*Required work*
Check each line of the entries for "with" and report the ones that have it.

___ Material for the task ___

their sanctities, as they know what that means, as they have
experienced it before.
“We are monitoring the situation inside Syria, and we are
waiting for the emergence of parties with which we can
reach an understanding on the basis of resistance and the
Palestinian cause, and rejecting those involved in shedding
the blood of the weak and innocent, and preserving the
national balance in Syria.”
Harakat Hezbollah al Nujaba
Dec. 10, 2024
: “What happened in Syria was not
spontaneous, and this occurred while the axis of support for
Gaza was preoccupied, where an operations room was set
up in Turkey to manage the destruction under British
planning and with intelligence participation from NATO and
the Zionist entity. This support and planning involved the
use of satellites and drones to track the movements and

___

*Task output*
waiting for the emergence of parties with which we can
planning and with intelligence participation from NATO and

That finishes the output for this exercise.